• [Exercise aim] Pull out of the data below the stretch of lines bounded by the one containing "compramososeucarro.pt [Opens in" and the one containing "viköperdinbil.se [Opens in", both bounds included, unchanged.

Data items:
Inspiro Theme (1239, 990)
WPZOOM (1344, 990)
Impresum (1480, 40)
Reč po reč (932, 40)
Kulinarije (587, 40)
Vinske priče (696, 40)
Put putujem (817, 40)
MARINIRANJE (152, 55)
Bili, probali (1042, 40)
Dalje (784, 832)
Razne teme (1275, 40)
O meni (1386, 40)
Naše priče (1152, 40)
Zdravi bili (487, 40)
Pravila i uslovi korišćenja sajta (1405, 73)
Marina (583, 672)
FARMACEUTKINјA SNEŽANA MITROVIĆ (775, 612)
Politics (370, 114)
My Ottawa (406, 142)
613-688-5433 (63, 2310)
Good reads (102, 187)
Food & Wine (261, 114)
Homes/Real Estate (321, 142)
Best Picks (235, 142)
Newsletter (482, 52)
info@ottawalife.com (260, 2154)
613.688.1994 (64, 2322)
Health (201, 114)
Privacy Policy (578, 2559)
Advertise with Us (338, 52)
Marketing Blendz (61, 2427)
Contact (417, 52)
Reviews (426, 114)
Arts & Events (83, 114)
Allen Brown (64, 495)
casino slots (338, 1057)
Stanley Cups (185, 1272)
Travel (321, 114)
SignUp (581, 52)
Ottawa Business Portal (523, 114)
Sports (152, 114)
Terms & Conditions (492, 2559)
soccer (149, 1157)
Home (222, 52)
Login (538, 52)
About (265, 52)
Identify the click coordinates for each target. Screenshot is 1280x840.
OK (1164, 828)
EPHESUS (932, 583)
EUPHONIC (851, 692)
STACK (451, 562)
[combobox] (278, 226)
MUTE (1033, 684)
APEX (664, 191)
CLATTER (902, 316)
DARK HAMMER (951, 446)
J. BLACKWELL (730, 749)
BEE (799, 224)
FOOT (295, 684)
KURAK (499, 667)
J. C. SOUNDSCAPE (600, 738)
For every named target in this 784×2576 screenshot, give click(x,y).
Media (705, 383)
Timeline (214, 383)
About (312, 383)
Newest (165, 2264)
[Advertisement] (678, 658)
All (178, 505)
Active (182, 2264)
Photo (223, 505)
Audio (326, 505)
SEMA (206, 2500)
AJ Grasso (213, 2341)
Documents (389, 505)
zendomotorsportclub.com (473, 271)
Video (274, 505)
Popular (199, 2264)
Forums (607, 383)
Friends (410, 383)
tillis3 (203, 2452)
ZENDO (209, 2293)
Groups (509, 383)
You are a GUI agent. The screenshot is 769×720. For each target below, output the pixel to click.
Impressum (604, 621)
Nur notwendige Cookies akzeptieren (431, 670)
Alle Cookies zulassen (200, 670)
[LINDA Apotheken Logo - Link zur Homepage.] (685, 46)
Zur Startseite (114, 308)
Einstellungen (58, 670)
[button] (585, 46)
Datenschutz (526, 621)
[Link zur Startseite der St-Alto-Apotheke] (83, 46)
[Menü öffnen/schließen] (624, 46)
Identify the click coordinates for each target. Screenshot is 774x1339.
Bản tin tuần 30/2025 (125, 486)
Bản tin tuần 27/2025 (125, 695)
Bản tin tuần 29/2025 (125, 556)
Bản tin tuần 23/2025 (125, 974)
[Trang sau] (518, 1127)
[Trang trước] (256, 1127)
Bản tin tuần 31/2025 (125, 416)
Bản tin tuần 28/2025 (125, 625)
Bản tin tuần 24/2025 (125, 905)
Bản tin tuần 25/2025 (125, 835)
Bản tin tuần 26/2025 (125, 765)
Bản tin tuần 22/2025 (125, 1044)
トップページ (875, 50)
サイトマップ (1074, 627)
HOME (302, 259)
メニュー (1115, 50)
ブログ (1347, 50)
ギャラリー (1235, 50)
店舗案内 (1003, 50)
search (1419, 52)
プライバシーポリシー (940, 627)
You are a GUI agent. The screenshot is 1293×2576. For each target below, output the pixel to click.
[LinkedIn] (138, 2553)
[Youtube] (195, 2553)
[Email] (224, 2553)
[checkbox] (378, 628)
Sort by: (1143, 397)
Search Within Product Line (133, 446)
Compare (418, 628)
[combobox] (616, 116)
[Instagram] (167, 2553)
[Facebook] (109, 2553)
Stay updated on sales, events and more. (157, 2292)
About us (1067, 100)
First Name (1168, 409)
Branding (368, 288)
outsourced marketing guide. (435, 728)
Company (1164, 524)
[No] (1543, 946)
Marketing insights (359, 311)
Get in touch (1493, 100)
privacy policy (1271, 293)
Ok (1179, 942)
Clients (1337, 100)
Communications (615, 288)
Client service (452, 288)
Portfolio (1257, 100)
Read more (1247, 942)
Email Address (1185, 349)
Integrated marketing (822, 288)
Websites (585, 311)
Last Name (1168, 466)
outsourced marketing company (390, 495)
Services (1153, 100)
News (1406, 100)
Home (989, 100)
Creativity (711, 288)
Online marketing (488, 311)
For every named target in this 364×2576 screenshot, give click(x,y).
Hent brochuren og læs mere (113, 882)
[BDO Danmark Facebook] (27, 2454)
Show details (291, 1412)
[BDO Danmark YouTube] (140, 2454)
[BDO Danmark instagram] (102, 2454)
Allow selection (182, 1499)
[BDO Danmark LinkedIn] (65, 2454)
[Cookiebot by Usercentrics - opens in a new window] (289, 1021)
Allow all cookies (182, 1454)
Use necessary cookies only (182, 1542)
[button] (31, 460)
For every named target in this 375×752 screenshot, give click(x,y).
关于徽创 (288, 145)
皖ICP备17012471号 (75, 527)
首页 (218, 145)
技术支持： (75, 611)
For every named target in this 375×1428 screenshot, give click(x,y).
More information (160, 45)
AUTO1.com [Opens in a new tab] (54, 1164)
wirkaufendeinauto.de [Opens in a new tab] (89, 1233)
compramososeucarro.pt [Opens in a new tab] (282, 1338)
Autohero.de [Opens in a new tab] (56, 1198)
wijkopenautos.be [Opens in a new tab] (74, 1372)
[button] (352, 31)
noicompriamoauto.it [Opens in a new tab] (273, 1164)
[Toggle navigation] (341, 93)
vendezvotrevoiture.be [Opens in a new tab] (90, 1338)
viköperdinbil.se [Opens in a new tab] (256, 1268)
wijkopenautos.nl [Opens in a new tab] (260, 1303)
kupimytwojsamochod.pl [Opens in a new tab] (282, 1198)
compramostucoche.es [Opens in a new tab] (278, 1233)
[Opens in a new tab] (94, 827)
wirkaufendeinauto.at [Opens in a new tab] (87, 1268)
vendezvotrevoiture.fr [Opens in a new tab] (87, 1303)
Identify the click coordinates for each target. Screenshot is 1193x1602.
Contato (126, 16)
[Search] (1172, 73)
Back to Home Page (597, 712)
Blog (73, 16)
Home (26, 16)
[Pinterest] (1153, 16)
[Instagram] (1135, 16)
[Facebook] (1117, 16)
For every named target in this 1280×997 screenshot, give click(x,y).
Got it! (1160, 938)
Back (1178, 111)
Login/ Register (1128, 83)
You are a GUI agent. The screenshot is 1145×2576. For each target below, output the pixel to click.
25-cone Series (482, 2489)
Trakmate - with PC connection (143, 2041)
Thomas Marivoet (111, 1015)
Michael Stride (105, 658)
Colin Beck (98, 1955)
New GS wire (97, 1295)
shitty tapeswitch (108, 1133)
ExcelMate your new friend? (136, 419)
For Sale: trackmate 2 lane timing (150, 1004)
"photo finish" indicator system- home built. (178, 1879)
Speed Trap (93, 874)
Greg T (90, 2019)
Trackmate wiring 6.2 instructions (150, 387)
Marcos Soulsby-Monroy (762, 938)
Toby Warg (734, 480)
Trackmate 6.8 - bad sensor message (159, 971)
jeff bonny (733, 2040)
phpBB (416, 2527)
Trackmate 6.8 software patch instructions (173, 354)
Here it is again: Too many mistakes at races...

• [Exercise answer]
compramososeucarro.pt [Opens in a new tab] (282, 1338)
Autohero.de [Opens in a new tab] (56, 1198)
wijkopenautos.be [Opens in a new tab] (74, 1372)
[button] (352, 31)
noicompriamoauto.it [Opens in a new tab] (273, 1164)
[Toggle navigation] (341, 93)
vendezvotrevoiture.be [Opens in a new tab] (90, 1338)
viköperdinbil.se [Opens in a new tab] (256, 1268)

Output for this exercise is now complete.